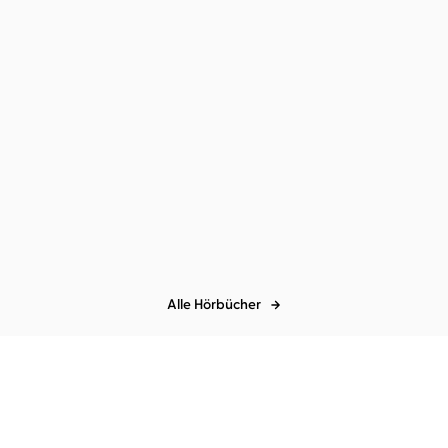
Alle Hörbücher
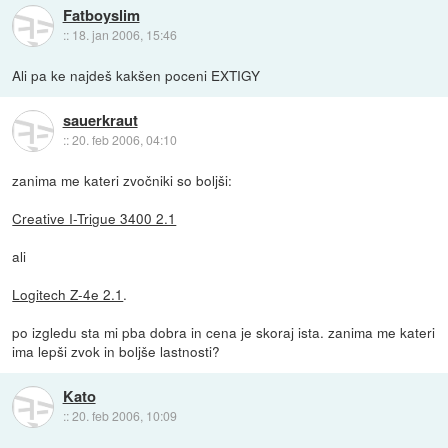
Fatboyslim
::
18. jan 2006, 15:46
Ali pa ke najdeš kakšen poceni EXTIGY
sauerkraut
::
20. feb 2006, 04:10
zanima me kateri zvočniki so boljši:
Creative I-Trigue 3400 2.1
ali
Logitech Z-4e 2.1
.
po izgledu sta mi pba dobra in cena je skoraj ista. zanima me kateri
ima lepši zvok in boljše lastnosti?
Kato
::
20. feb 2006, 10:09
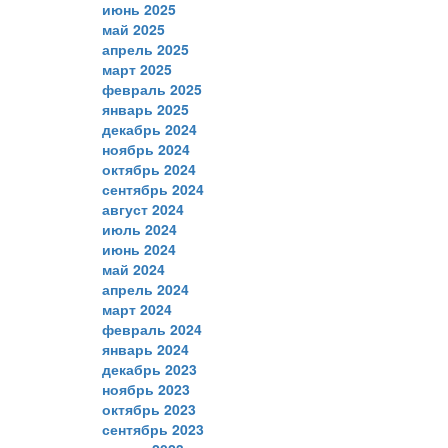
июнь 2025
май 2025
апрель 2025
март 2025
февраль 2025
январь 2025
декабрь 2024
ноябрь 2024
октябрь 2024
сентябрь 2024
август 2024
июль 2024
июнь 2024
май 2024
апрель 2024
март 2024
февраль 2024
январь 2024
декабрь 2023
ноябрь 2023
октябрь 2023
сентябрь 2023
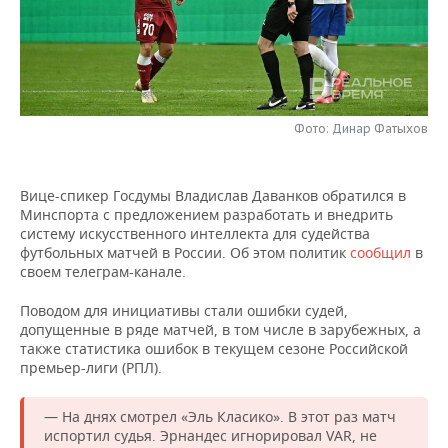
НЕФТЕХИМИЯ
РОЗНИЧНАЯ ТОРГОВЛЯ
НОВОСТИ ТЕХНОЛОГИЙ
МЕРОПРИЯТИЯ
НЕФТЬ
ТРАНСПОРТ
IT
НОВОСТИ МЕРОПРИЯТИЙ
СПОРТ
ОПК
УСЛУГИ
МЕДИА
ВЫЕЗДНАЯ РЕДАКЦИЯ
НОВОСТИ СПОРТА
ОБЩЕСТВО
Фото: Динар Фатыхов
ЭНЕРГЕТИКА
ТЕЛЕКОММУНИКАЦИИ
БИЗНЕС-БРАНЧИ
ФУТБОЛ
НОВОСТИ ОБЩЕСТВА
ФОТОГАЛЕРЕЯ
Вице-спикер Госдумы Владислав Даванков обратился в
Минспорта с предложением разработать и внедрить
ONLINE-КОНФЕРЕНЦИИ
ХОККЕЙ
ВЛАСТЬ
СЮЖЕТЫ
систему искусственного интеллекта для судейства
футбольных матчей в России. Об этом политик
сообщил
в
ОТКРЫТАЯ ЛЕКЦИЯ
БАСКЕТБОЛ
ИНФРАСТРУКТУРА
СПРАВОЧНИК
своем телеграм-канале.
Поводом для инициативы стали ошибки судей,
ВОЛЕЙБОЛ
ИСТОРИЯ
СПИСОК ПЕРСОН
ПОЛНАЯ ВЕРСИЯ
допущенные в ряде матчей, в том числе в зарубежных, а
также статистика ошибок в текущем сезоне Российской
КИБЕРСПОРТ
КУЛЬТУРА
СПИСОК КОМПАНИЙ
премьер-лиги (РПЛ).
ФИГУРНОЕ КАТАНИЕ
МЕДИЦИНА
— На днях смотрел «Эль Класико». В этот раз матч
испортил судья. Эрнандес игнорировал VAR, не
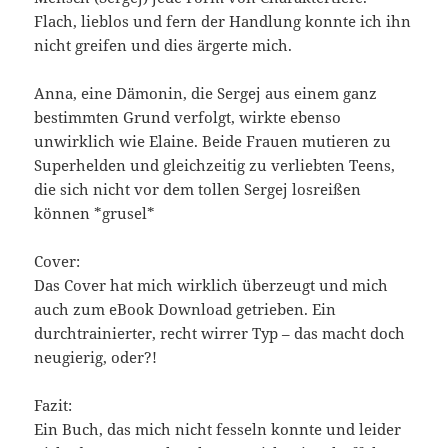
Flach, lieblos und fern der Handlung konnte ich ihn
nicht greifen und dies ärgerte mich.
Anna, eine Dämonin, die Sergej aus einem ganz
bestimmten Grund verfolgt, wirkte ebenso
unwirklich wie Elaine. Beide Frauen mutieren zu
Superhelden und gleichzeitig zu verliebten Teens,
die sich nicht vor dem tollen Sergej losreißen
können *grusel*
Cover:
Das Cover hat mich wirklich überzeugt und mich
auch zum eBook Download getrieben. Ein
durchtrainierter, recht wirrer Typ – das macht doch
neugierig, oder?!
Fazit:
Ein Buch, das mich nicht fesseln konnte und leider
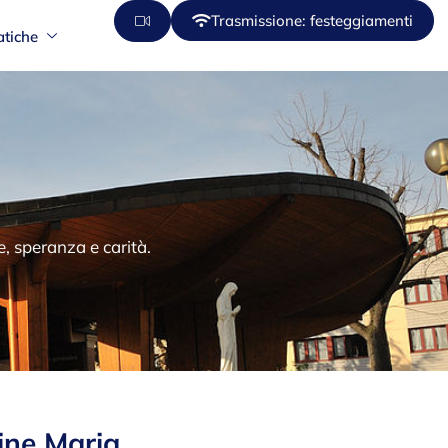
Trasmissione: festeggiamenti
atiche
, speranza e carità.
gine Maria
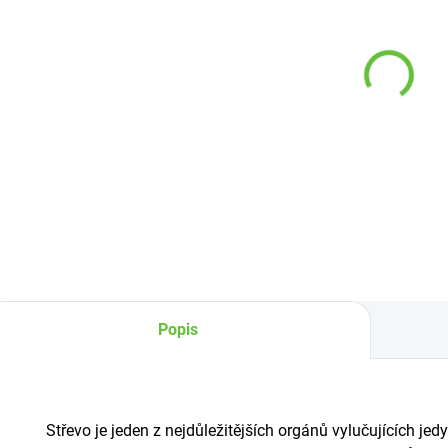
(50 KS)
Praktický klystýr
2 litry (irigátor) -
šetrný výplach
střev
259 Kč
Detail
Popis
Střevo je jeden z nejdůležitějších orgánů vylučujících jed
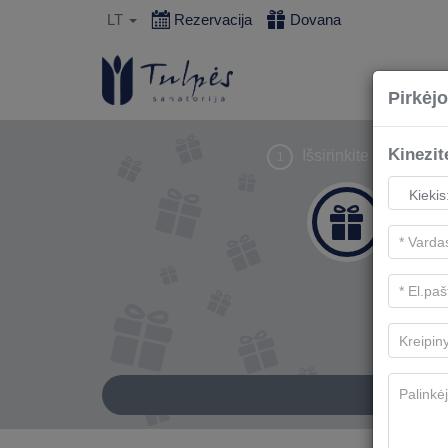
LT
Rezervacija
Dovana
Pirkėjo
​Kinezi
Išsirinkite dovaną
1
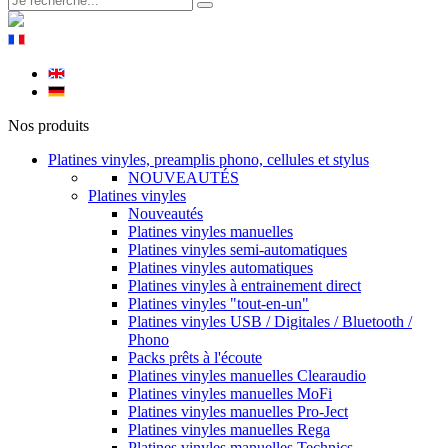
Nos produits
Platines vinyles, preamplis phono, cellules et stylus
NOUVEAUTÉS
Platines vinyles
Nouveautés
Platines vinyles manuelles
Platines vinyles semi-automatiques
Platines vinyles automatiques
Platines vinyles à entrainement direct
Platines vinyles "tout-en-un"
Platines vinyles USB / Digitales / Bluetooth /
Phono
Packs prêts à l'écoute
Platines vinyles manuelles Clearaudio
Platines vinyles manuelles MoFi
Platines vinyles manuelles Pro-Ject
Platines vinyles manuelles Rega
Platines vinyles manuelles Technics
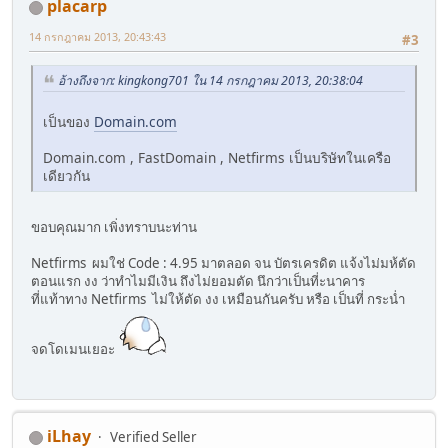
placarp
14 กรกฎาคม 2013, 20:43:43
#3
อ้างถึงจาก: kingkong701 ใน 14 กรกฎาคม 2013, 20:38:04
เป็นของ
Domain.com
Domain.com , FastDomain , Netfirms เป็นบริษัทในเครือ
เดียวกัน
ขอบคุณมาก เพิ่งทราบนะท่าน
Netfirms ผมใช่ Code : 4.95 มาตลอด จน บัตรเครดิต แจ้งไม่มห้ตัด
ตอนแรก งง ว่าทำไมมีเงิน ถึงไม่ยอมตัด นึกว่าเป็นที่ะนาคาร
ที่แท้าทาง Netfirms ไม่ให้ตัด งง เหมือนกันครับ หรือ เป็นที่ กระน่ำ
จดโดเมนเยอะ
iLhay
Verified Seller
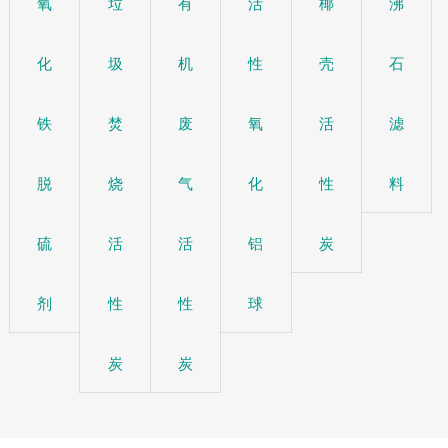
氧
垃
有
活
椰
沸
化
圾
机
性
壳
石
铁
焚
废
氧
活
滤
脱
烧
气
化
性
料
硫
活
活
铝
炭
剂
性
性
球
炭
炭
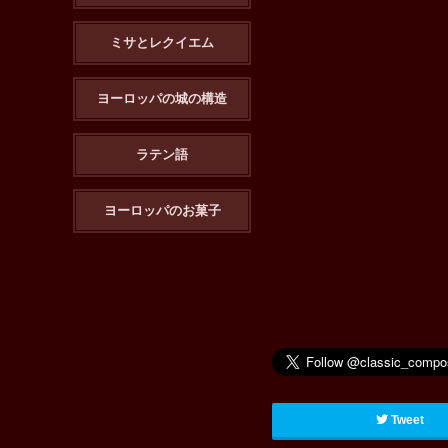
ミサとレクイエム
ヨーロッパの城の構造
ラテン語
ヨーロッパのお菓子
Tweet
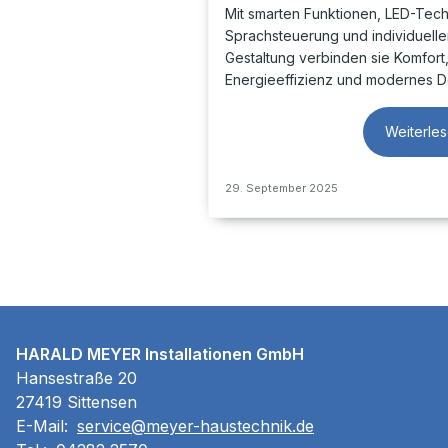
Mit smarten Funktionen, LED-Tech
Sprachsteuerung und individuelle
Gestaltung verbinden sie Komfort
Energieeffizienz und modernes D
Weiterle
29. September 2025
HARALD MEYER Installationen GmbH
Hansestraße 20
27419 Sittensen
E-Mail:
service@meyer-haustechnik.de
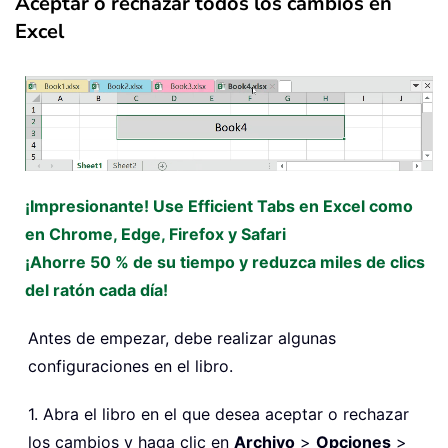
Aceptar o rechazar todos los cambios en
Excel
¡Impresionante! Use Efficient Tabs en Excel como
en Chrome, Edge, Firefox y Safari
¡Ahorre 50 % de su tiempo y reduzca miles de clics
del ratón cada día!
Antes de empezar, debe realizar algunas
configuraciones en el libro.
1. Abra el libro en el que desea aceptar o rechazar
los cambios y haga clic en
Archivo
>
Opciones
>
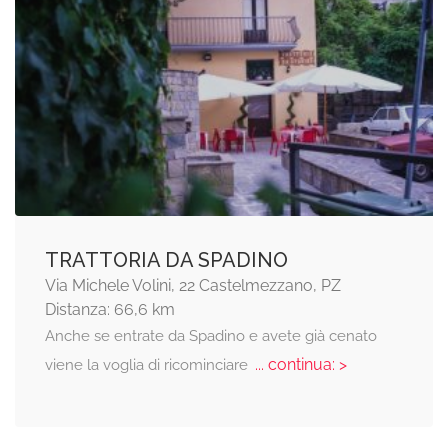
TRATTORIA DA SPADINO
Via Michele Volini, 22 Castelmezzano, PZ
Distanza: 66,6 km
Anche se entrate da Spadino e avete già cenato
... continua: >
viene la voglia di ricominciare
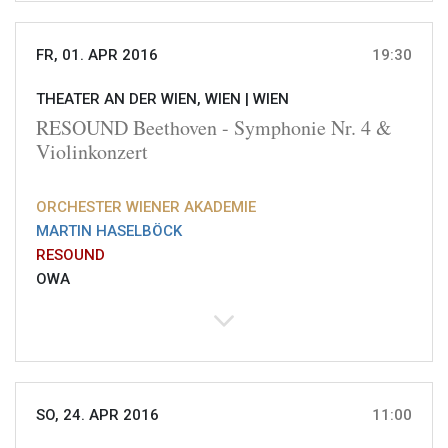
FR, 01. APR 2016
19:30
THEATER AN DER WIEN, WIEN |
WIEN
RESOUND Beethoven - Symphonie Nr. 4 &
Violinkonzert
ORCHESTER WIENER AKADEMIE
MARTIN HASELBÖCK
RESOUND
OWA
SO, 24. APR 2016
11:00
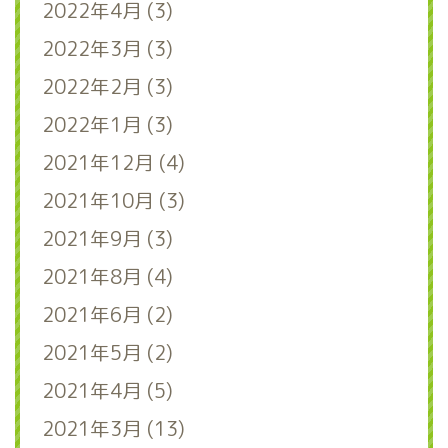
2022年4月 (3)
2022年3月 (3)
2022年2月 (3)
2022年1月 (3)
2021年12月 (4)
2021年10月 (3)
2021年9月 (3)
2021年8月 (4)
2021年6月 (2)
2021年5月 (2)
2021年4月 (5)
2021年3月 (13)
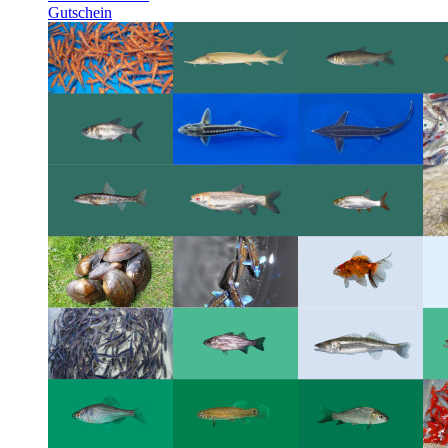
Gutschein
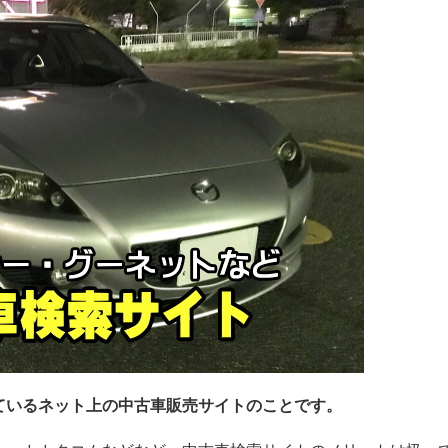
ているネット上の中古車販売サイトのことです。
+ + + + +
■ Aim of the task:
If a line in the records contains the word "กรกฎาคม", copy it out.

■ Exercise answer:
14 กรกฎาคม 2013, 20:43:43
อ้างถึงจาก: kingkong701 ใน 14 กรกฎาคม 2013, 20:38:04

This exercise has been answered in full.